In this scenario, for the matching algorithm user defines the sub-graph via a set of "start" and "end" nodes. Given the set, the Model Optimizer performs the following steps:

1. Starts graph traversal from every start nodes following the direction of the graph edges. The search stops in end nodes or in case of nodes without further children. All visited nodes are added to the matched sub-graph.
2. Starts another graph traversal from each non-start node of the sub-graph, i.e. every node except nodes from "start" set. In this step the edges are traversed in the opposite edge direction. All newly visited nodes are added to the matched sub-graph. This step is needed to add nodes required for calculation values of internal nodes of the matched sub-graph.
3. Checks that all "end" nodes were reached from "input" nodes. If no then exit with error.
4. Check that there are no "Placeholder" operations among added nodes. If it is not true then some side branch of the sub-graph (added in step 2) depends on inputs of the network. Such configuration is not correct so exit with error.
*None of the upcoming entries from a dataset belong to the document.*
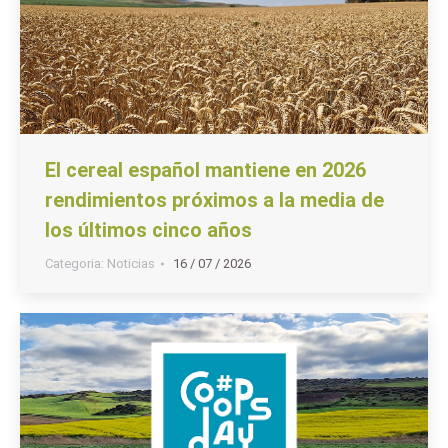
El cereal español mantiene en 2026
rendimientos próximos a la media de
los últimos cinco años
Categoria:
Noticias
16 / 07 / 2026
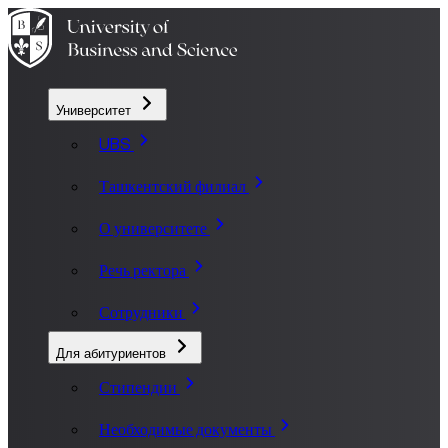
Университет
UBS
Ташкентский филиал
О университете
Речь ректора
Сотрудники
Для абитуриентов
Стипендии
Необходимые документы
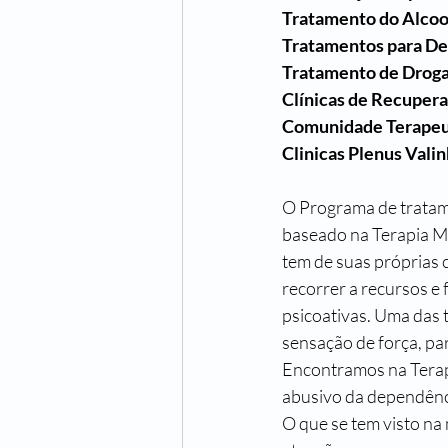
Tratamento do Alcoo
Tratamentos para D
Tratamento de Droga
Clínicas de Recuper
Comunidade Terapeu
Clinicas Plenus Vali
O Programa de tratame
baseado na Terapia Mo
tem de suas próprias 
recorrer a recursos e
psicoativas. Uma das t
sensação de força, pa
Encontramos na Terapi
abusivo da dependênci
O que se tem visto na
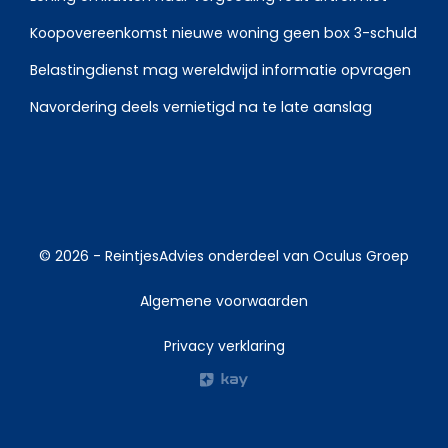
Koopovereenkomst nieuwe woning geen box 3-schuld
Belastingdienst mag wereldwijd informatie opvragen
Navordering deels vernietigd na te late aanslag
© 2026 -
ReintjesAdvies
onderdeel van
Oculus Groep
Algemene voorwaarden
Privacy verklaring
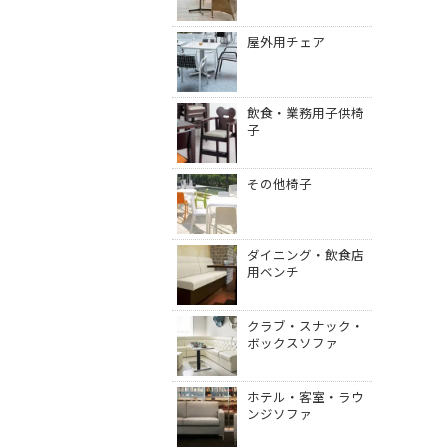
屋外用チェア
飲食・業務用子供椅
子
その他椅子
ダイニング・飲食店
用ベンチ
クラブ・スナック・
ボックスソファ
ホテル・客室・ラウ
ンジソファ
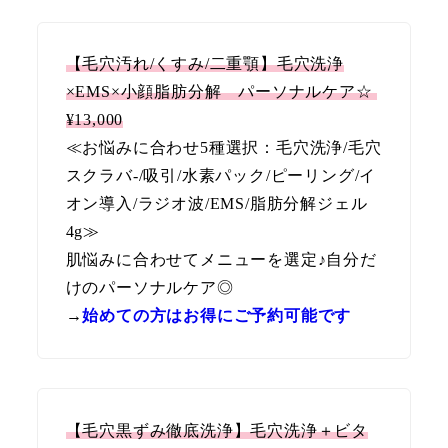
【毛穴汚れ/くすみ/二重顎】毛穴洗浄
×EMS×小顔脂肪分解　パーソナルケア☆ 
¥13,000
≪お悩みに合わせ5種選択：毛穴洗浄/毛穴
スクラバ-/吸引/水素パック/ピーリング/イ
オン導入/ラジオ波/EMS/脂肪分解ジェル
4g≫
肌悩みに合わせてメニューを選定♪自分だ
けのパーソナルケア◎
→
始めての方はお得に
ご予約可能です
【毛穴黒ずみ徹底洗浄】毛穴洗浄＋ビタ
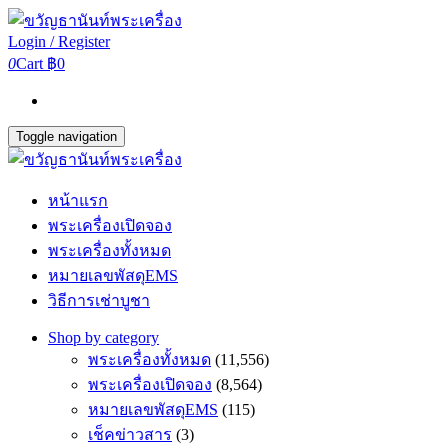
Login / Register
0
Cart
฿0
Toggle navigation
หน้าแรก
พระเครื่องเปิดจอง
พระเครื่องทั้งหมด
หมายเลขพัสดุEMS
วิธีการเช่าบูชา
Shop by category
พระเครื่องทั้งหมด
(11,556)
พระเครื่องเปิดจอง
(8,564)
หมายเลขพัสดุEMS
(115)
เช็คข่าวสาร
(3)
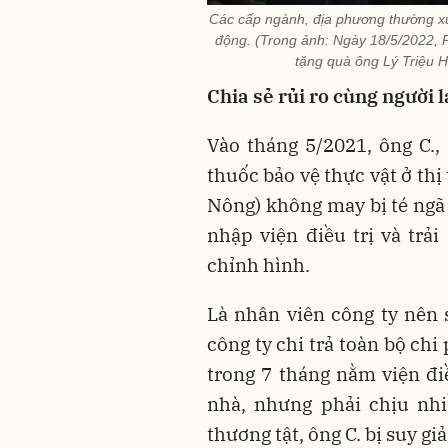
Các cấp ngành, địa phương thường xu
động. (Trong ảnh: Ngày 18/5/2022,
tặng quà ông Lý Triệu 
Chia sẻ rủi ro cùng người 
Vào tháng 5/2021, ông C.
thuốc bảo vệ thực vật ở thị
Nông) không may bị té ngã 
nhập viện điều trị và trả
chỉnh hình.
Là nhân viên công ty nên 
công ty chi trả toàn bộ ch
trong 7 tháng nằm viện điề
nhà, nhưng phải chịu nhi
thương tật, ông C. bị suy 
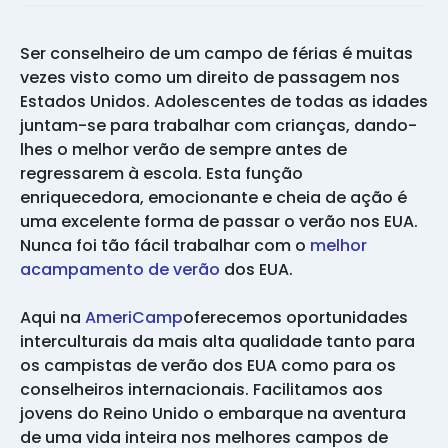
Ser conselheiro de um campo de férias é muitas
vezes visto como um direito de passagem nos
Estados Unidos. Adolescentes de todas as idades
juntam-se para trabalhar com crianças, dando-
lhes o melhor verão de sempre antes de
regressarem à escola. Esta função
enriquecedora, emocionante e cheia de ação é
uma excelente forma de passar o verão nos EUA.
Nunca foi tão fácil trabalhar com o
melhor
acampamento de verão
dos EUA.
Aqui na
AmeriCamp
oferecemos oportunidades
interculturais da mais alta qualidade tanto para
os campistas de verão dos EUA como para os
conselheiros internacionais. Facilitamos aos
jovens do Reino Unido o embarque na aventura
de uma vida inteira nos melhores campos de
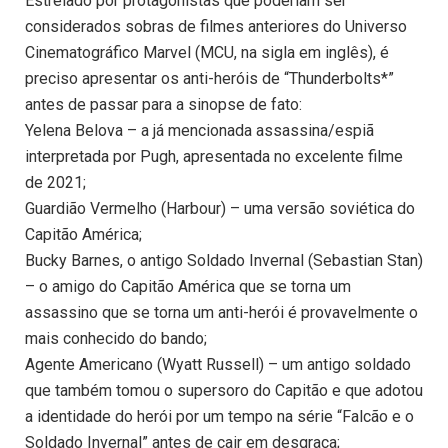
Estrelado por protagonistas que poderiam ser
considerados sobras de filmes anteriores do Universo
Cinematográfico Marvel (MCU, na sigla em inglês), é
preciso apresentar os anti-heróis de “Thunderbolts*”
antes de passar para a sinopse de fato:
Yelena Belova – a já mencionada assassina/espiã
interpretada por Pugh, apresentada no excelente filme
de 2021;
Guardião Vermelho (Harbour) – uma versão soviética do
Capitão América;
Bucky Barnes, o antigo Soldado Invernal (Sebastian Stan)
– o amigo do Capitão América que se torna um
assassino que se torna um anti-herói é provavelmente o
mais conhecido do bando;
Agente Americano (Wyatt Russell) – um antigo soldado
que também tomou o supersoro do Capitão e que adotou
a identidade do herói por um tempo na série “Falcão e o
Soldado Invernal” antes de cair em desgraça;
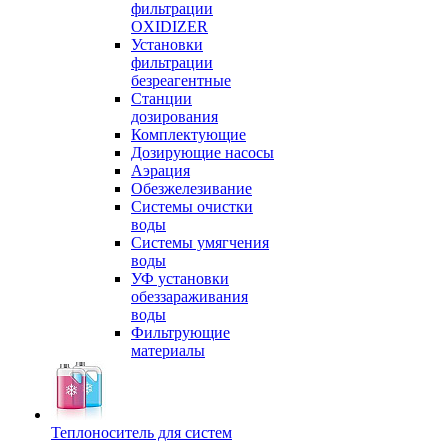
фильтрации
OXIDIZER
Установки
фильтрации
безреагентные
Станции
дозирования
Комплектующие
Дозирующие насосы
Аэрация
Обезжелезивание
Системы очистки
воды
Системы умягчения
воды
УФ установки
обеззараживания
воды
Фильтрующие
материалы
Теплоноситель для систем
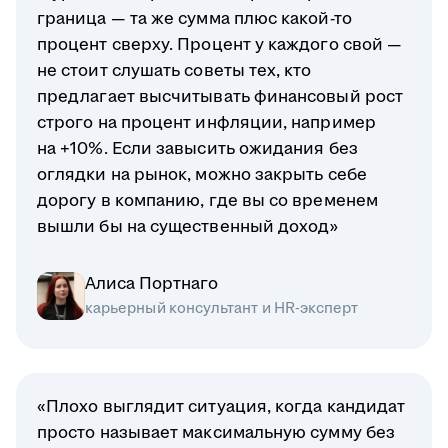
граница — та же сумма плюс какой-то
процент сверху. Процент у каждого свой —
не стоит слушать советы тех, кто
предлагает высчитывать финансовый рост
строго на процент инфляции, например
на +10%. Если завысить ожидания без
оглядки на рынок, можно закрыть себе
дорогу в компанию, где вы со временем
вышли бы на существенный доход»
Алиса Портнаго
карьерный консультант и HR-эксперт
«Плохо выглядит ситуация, когда кандидат
просто называет максимальную сумму без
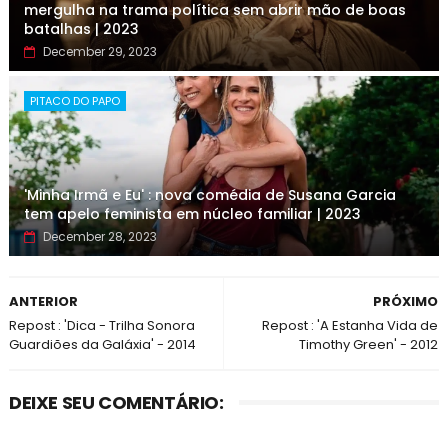
mergulha na trama política sem abrir mão de boas
batalhas | 2023
December 29, 2023
PITACO DO PAPO
'Minha Irmã e Eu' : nova comédia de Susana Garcia
tem apelo feminista em núcleo familiar | 2023
December 28, 2023
ANTERIOR
PRÓXIMO
Repost : 'Dica - Trilha Sonora
Repost : 'A Estanha Vida de
Guardiões da Galáxia' - 2014
Timothy Green' - 2012
DEIXE SEU COMENTÁRIO:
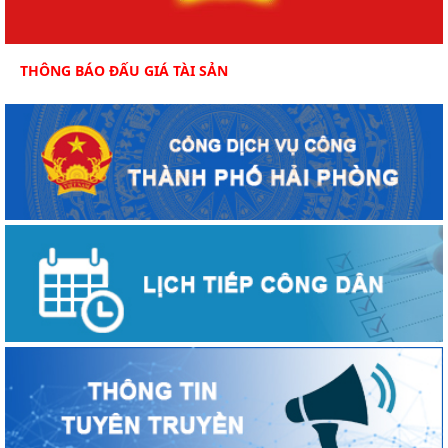
THÔNG BÁO ĐẤU GIÁ TÀI SẢN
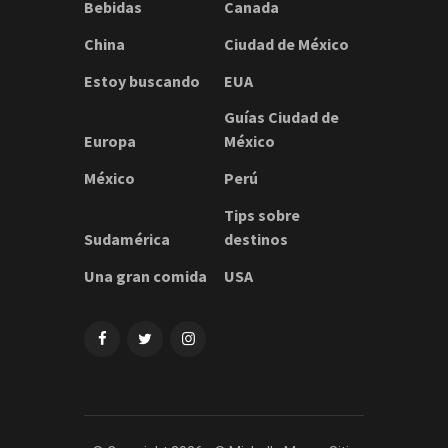
Bebidas
Canada
China
Ciudad de México
Estoy buscando
EUA
Guías Ciudad de
Europa
México
México
Perú
Tips sobre
Sudamérica
destinos
Una gran comida
USA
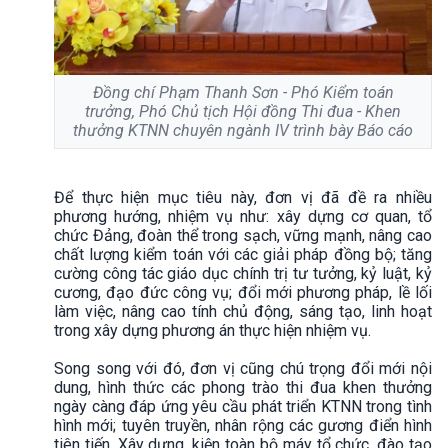
Đồng chí Phạm Thanh Sơn - Phó Kiểm toán
trưởng, Phó Chủ tịch Hội đồng Thi đua - Khen
thưởng KTNN chuyên ngành IV trình bày Báo cáo
Để thực hiện mục tiêu này, đơn vị đã đề ra nhiều
phương hướng, nhiệm vụ như: xây dựng cơ quan, tổ
chức Đảng, đoàn thể trong sạch, vững mạnh, nâng cao
chất lượng kiểm toán với các giải pháp đồng bộ; tăng
cường công tác giáo dục chính trị tư tưởng, kỷ luật, kỷ
cương, đạo đức công vụ; đổi mới phương pháp, lề lối
làm việc, nâng cao tính chủ động, sáng tạo, linh hoạt
trong xây dựng phương án thực hiện nhiệm vụ.
Song song với đó, đơn vị cũng chú trọng đổi mới nội
dung, hình thức các phong trào thi đua khen thưởng
ngày càng đáp ứng yêu cầu phát triển KTNN trong tình
hình mới; tuyên truyền, nhân rộng các gương điển hình
tiên tiến. Xây dựng, kiện toàn bộ máy tổ chức, đào tạo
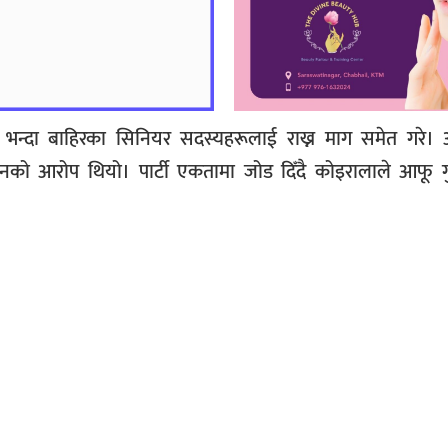
ति भन्दा बाहिरका सिनियर सदस्यहरूलाई राख्न माग समेत गरे।
नको आरोप थियो। पार्टी एकतामा जोड दिँदै कोइरालाले आफू गु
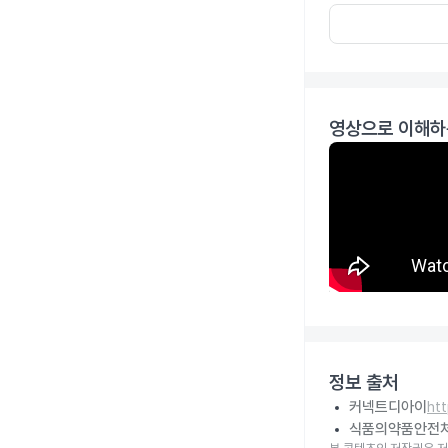
영상으로 이해하
정보 출처
커넥트디아이
ht
식품의약품안전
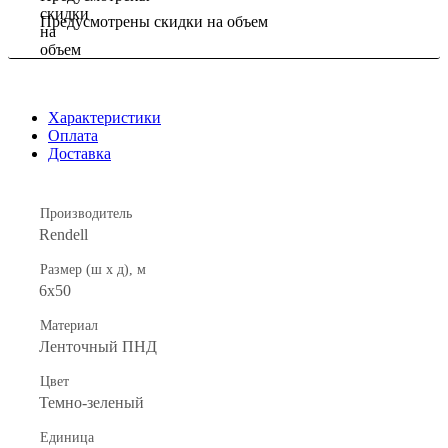
Предусмотрены скидки на объем
Характеристики
Оплата
Доставка
Производитель
Rendell
Размер (ш х д), м
6х50
Материал
Ленточный ПНД
Цвет
Темно-зеленый
Единица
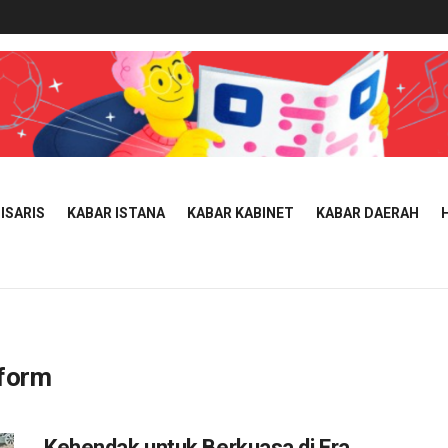
ISARIS
KABAR ISTANA
KABAR KABINET
KABAR DAERAH
eform
Kehendak untuk Berkuasa di Era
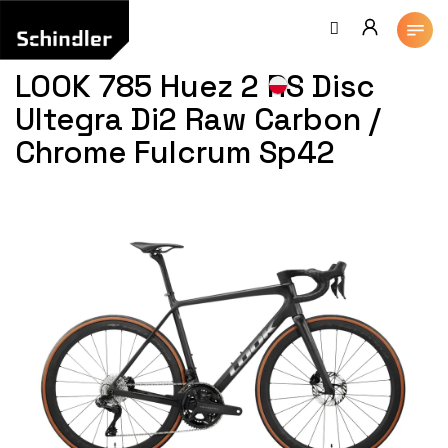
Przejść
do
treści
LOOK 785 Huez 2 RS Disc
Ultegra Di2 Raw Carbon /
Chrome Fulcrum Sp42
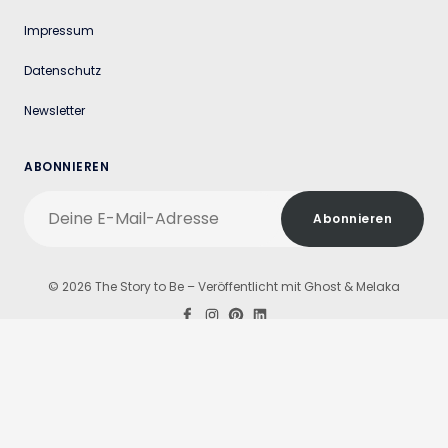
Impressum
Datenschutz
Newsletter
ABONNIEREN
Deine
Abonnieren
E-
Mail-
Adresse
© 2026 The Story to Be – Veröffentlicht mit
Ghost
&
Melaka
Facebook
Instagram
Pinterest
LinkedIn
Werde Teil des Behind the Drafts Webrings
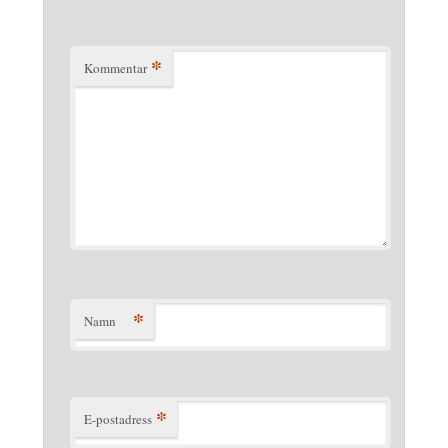
*
Kommentar
*
Namn
*
E-postadress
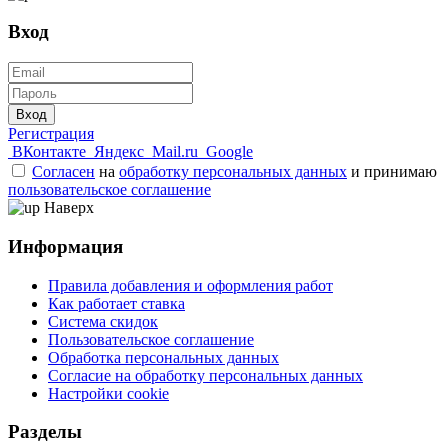
Вход
Вход
Регистрация
ВКонтакте
Яндекс
Mail.ru
Google
Согласен
на
обработку персональных данных
и принимаю
пользовательское соглашение
Наверх
Информация
Правила добавления и оформления работ
Как работает ставка
Система скидок
Пользовательское соглашение
Обработка персональных данных
Согласие на обработку персональных данных
Настройки cookie
Разделы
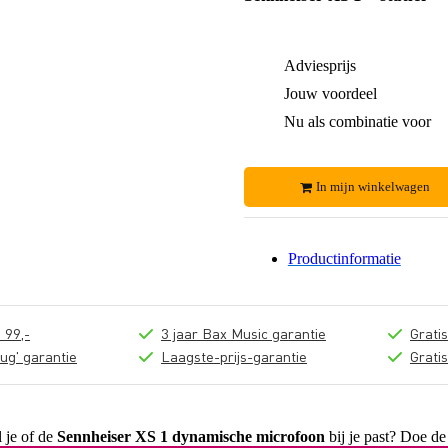
Adviesprijs
Jouw voordeel
Nu als combinatie voor
In mijn winkelwagen
Productinformatie
 99,-
3 jaar Bax Music garantie
Grati
ug' garantie
Laagste-prijs-garantie
Grati
l je of de
Sennheiser XS 1 dynamische microfoon
bij je past? Doe de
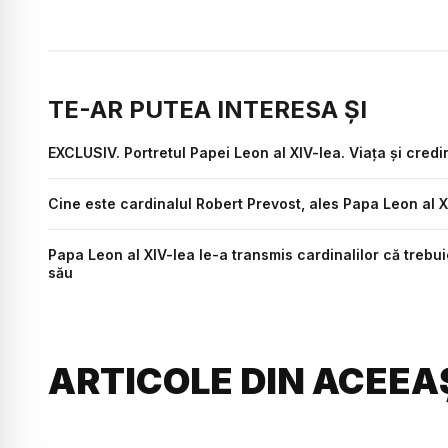
TE-AR PUTEA INTERESA ȘI
EXCLUSIV. Portretul Papei Leon al XIV-lea. Viața și credi
Cine este cardinalul Robert Prevost, ales Papa Leon al X
Papa Leon al XIV-lea le-a transmis cardinalilor că trebu
său
ARTICOLE DIN ACEEA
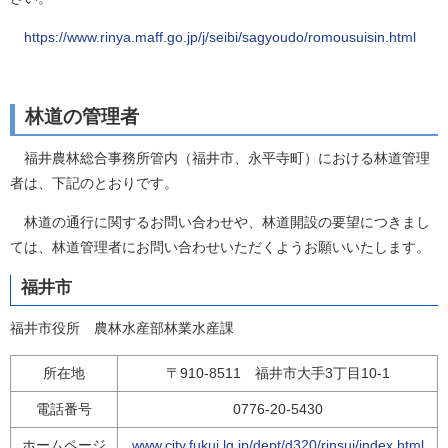
https://www.rinya.maff.go.jp/j/seibi/sagyoudo/romousuisin.html
林道の管理者
福井農林総合事務所管内（福井市、永平寺町）における林道管理
者は、下記のとおりです。
林道の通行に関するお問い合わせや、林道開設の要望につきまし
ては、林道管理者にお問い合わせいただくようお願いいたします。
福井市
福井市役所 農林水産部林業水産課
所在地
〒910-8511 福井市大手3丁目10-1
電話番号
0776-20-5430
ホームページ
www.city.fukui.lg.jp/dept/d320/rinsui/index.html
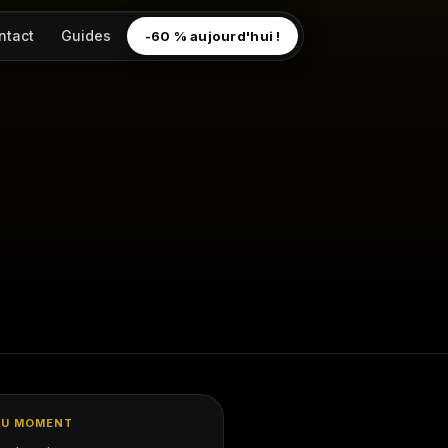
ntact
Guides
-60 % aujourd'hui !
DU MOMENT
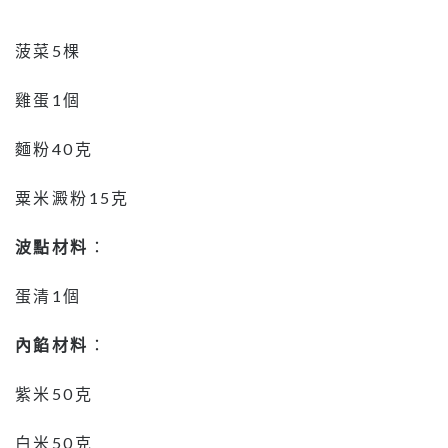
菠菜5棵
雞蛋1個
麵粉40克
粟米澱粉15克
波點材料
：
蛋清1個
內餡材料
：
紫米50克
白米50克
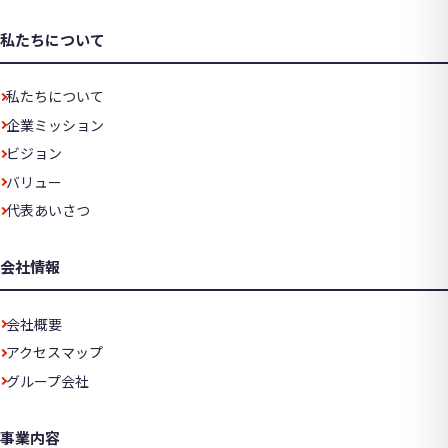
私たちについて
私たちについて
企業ミッション
ビジョン
バリュー
代表あいさつ
会社情報
会社概要
アクセスマップ
グループ会社
事業内容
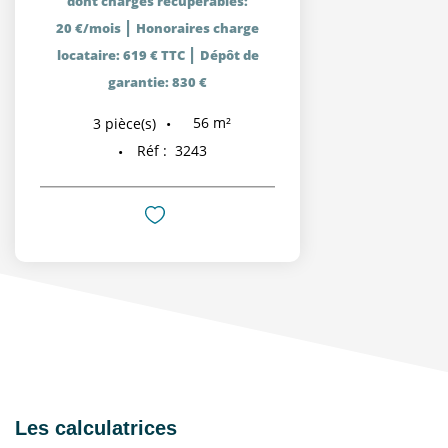
dont charges récupérables:
|
20 €/mois
Honoraires charge
|
locataire: 619 € TTC
Dépôt de
garantie: 830 €
56
m²
3
pièce(s)
Réf :
3243
Les calculatrices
This algorithm finds all nodes "between" start and end nodes. Also nodes needed for calculation of non-input nodes of the matched sub-graph produce constant values because they do not depend on input of the network. This sub-graph match has a limitation that each start node must have only one input. Therefore, it is not possible to specify, for example, convolution node as input because it has two inputs: data tensor and tensor with weights.

For example of replacement with points, please refer to the case-study of the conversion for the SSD models, created with TensorFlow Object Detection API.